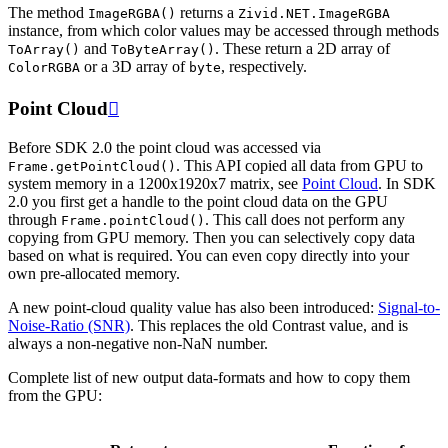
The method
returns a
ImageRGBA()
Zivid.NET.ImageRGBA
instance, from which color values may be accessed through methods
and
. These return a 2D array of
ToArray()
ToByteArray()
or a 3D array of
, respectively.
ColorRGBA
byte
Point Cloud

Before SDK 2.0 the point cloud was accessed via
. This API copied all data from GPU to
Frame.getPointCloud()
system memory in a 1200x1920x7 matrix, see
Point Cloud
. In SDK
2.0 you first get a handle to the point cloud data on the GPU
through
. This call does not perform any
Frame.pointCloud()
copying from GPU memory. Then you can selectively copy data
based on what is required. You can even copy directly into your
own pre-allocated memory.
A new point-cloud quality value has also been introduced:
Signal-to-
Noise-Ratio (SNR)
. This replaces the old Contrast value, and is
always a non-negative non-NaN number.
Complete list of new output data-formats and how to copy them
from the GPU:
-------
Goal of the exercise. Every line above in which the word "accessed" occurs needs to be copied.

Solved problem.
instance, from which color values may be accessed through methods
Before SDK 2.0 the point cloud was accessed via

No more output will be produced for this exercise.